(6)
And Moses said.--As the people now stood assembled in the court and around it, Moses explained to them the import of the ritual which they were about to witness in the presence of the Lord.
9:1-21 These many sacrifices, which were all done away by the death of Christ, teach us that our best services need washing in his blood, and that the guilt of our best sacrifices needs to be done away by one more pure and more noble than they. Let us be thankful that we have such a High Priest. The priests had not a day's respite from service allowed. God's spiritual priests have constant work, which the duty of every day requires; they that would give up their account with joy, must redeem time. The glory of God appeared in the sight of the people, and owned what they had done. We are not now to expect such appearances, but God draws nigh to those who draw nigh to him, and the offerings of faith are acceptable to him; though the sacrifices being spiritual, the tokens of the acceptance are spiritual likewise. When Aaron had done all that was to be done about the sacrifices, he lifted up his hands towards the people, and blessed them. Aaron could but crave a blessing, God alone can command it.

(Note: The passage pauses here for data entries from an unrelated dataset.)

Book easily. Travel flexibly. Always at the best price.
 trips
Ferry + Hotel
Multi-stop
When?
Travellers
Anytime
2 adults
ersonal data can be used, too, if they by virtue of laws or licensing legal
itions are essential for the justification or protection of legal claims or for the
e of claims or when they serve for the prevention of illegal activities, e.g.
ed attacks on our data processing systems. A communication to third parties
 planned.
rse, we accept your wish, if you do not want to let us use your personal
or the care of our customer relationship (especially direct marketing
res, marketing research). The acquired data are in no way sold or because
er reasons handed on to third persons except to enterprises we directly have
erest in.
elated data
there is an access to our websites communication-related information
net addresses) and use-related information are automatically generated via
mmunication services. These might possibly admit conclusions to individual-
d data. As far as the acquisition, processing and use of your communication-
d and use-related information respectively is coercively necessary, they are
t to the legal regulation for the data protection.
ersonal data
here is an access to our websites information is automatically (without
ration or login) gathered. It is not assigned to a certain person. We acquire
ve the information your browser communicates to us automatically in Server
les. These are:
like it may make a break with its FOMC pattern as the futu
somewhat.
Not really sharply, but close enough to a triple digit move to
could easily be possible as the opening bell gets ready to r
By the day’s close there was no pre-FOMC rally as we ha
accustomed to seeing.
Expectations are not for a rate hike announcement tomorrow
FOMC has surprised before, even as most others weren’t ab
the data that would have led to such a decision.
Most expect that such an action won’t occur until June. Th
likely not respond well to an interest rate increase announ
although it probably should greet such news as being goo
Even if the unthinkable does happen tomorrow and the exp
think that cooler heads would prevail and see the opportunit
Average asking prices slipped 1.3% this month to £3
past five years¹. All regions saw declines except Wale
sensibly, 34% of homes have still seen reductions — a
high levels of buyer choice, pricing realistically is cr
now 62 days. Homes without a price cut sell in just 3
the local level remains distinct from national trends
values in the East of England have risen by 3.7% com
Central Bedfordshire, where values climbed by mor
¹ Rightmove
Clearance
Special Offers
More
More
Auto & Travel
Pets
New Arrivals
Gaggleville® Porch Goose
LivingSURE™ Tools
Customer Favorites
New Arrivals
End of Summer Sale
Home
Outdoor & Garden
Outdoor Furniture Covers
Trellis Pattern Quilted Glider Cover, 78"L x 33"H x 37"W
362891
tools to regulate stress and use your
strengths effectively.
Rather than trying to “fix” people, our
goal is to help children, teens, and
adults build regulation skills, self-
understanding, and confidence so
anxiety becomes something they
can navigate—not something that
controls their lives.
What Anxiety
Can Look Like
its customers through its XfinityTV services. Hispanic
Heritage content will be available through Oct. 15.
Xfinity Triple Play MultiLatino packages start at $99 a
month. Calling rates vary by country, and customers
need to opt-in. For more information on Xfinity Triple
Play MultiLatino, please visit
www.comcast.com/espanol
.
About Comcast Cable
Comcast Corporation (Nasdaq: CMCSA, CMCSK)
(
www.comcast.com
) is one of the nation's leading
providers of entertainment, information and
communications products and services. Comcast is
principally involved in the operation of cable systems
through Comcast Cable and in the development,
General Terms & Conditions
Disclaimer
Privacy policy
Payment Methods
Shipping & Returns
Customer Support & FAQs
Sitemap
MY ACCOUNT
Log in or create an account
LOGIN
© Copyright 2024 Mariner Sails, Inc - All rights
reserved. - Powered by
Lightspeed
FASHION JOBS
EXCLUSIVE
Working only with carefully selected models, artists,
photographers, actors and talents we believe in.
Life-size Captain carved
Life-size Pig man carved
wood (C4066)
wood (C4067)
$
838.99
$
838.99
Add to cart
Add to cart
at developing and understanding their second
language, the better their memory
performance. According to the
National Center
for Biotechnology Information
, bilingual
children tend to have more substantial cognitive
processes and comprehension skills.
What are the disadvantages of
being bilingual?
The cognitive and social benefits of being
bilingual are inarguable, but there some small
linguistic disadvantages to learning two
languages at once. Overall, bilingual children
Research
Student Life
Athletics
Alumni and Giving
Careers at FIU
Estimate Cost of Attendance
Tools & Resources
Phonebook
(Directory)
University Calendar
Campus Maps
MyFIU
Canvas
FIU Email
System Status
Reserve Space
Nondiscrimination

This is the thing which the Lord commanded that ye should do,.... Namely, what they had done, bring the creatures and things for sacrifice they had:
and the glory of the Lord shall appear unto you; either Christ, the brightness of his Father's glory, in an human form, as a presage of his future incarnation, as he frequently did; or some more than ordinary refulgence of glory breaking out of the holy of holies, where God had now taken up his dwelling between the cherubim; or, as Aben Ezra explains it, the fire that should go out from him, and consume the sacrifice, which would be a demonstration of his presence with them, and of his acceptance of the sacrifice.